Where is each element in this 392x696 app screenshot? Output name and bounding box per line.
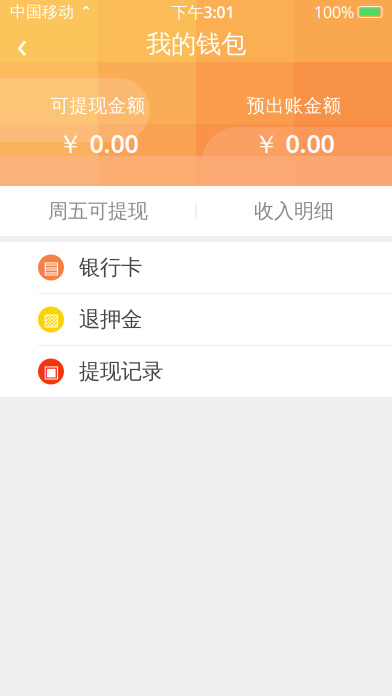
button[interactable]: 返回 <box>0 22 44 66</box>
button[interactable]: 银行卡 <box>0 242 392 293</box>
staticText: ￥ 0.00 <box>58 126 138 160</box>
staticText: ▤ <box>43 258 59 277</box>
staticText: ‹ <box>16 20 28 68</box>
staticText: 银行卡 <box>79 254 142 281</box>
staticText: 我的钱包 <box>146 28 246 60</box>
staticText: 可提现金额 <box>50 94 146 117</box>
button[interactable]: 提现记录 <box>0 346 392 397</box>
staticText: 周五可提现 <box>48 199 148 223</box>
button[interactable]: 退押金 <box>0 294 392 345</box>
staticText: 100% <box>314 1 354 23</box>
staticText: 预出账金额 <box>246 94 342 117</box>
staticText: ⌃ <box>80 4 92 20</box>
staticText: 退押金 <box>79 306 142 333</box>
staticText: 提现记录 <box>79 358 163 385</box>
staticText: ￥ 0.00 <box>254 126 334 160</box>
staticText: ▨ <box>43 310 59 329</box>
staticText: 下午3:01 <box>172 1 234 23</box>
button[interactable]: 周五可提现 <box>0 186 196 236</box>
staticText: 收入明细 <box>254 199 334 223</box>
staticText: 中国移动 <box>10 2 74 22</box>
staticText: ▣ <box>43 362 59 381</box>
button[interactable]: 收入明细 <box>196 186 392 236</box>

::::

**Action item**
Pull together all lines from the data that mention the word "button".

**Solution to the problem**
button[interactable]: 返回 <box>0 22 44 66</box>
button[interactable]: 银行卡 <box>0 242 392 293</box>
button[interactable]: 提现记录 <box>0 346 392 397</box>
button[interactable]: 退押金 <box>0 294 392 345</box>
button[interactable]: 周五可提现 <box>0 186 196 236</box>
button[interactable]: 收入明细 <box>196 186 392 236</box>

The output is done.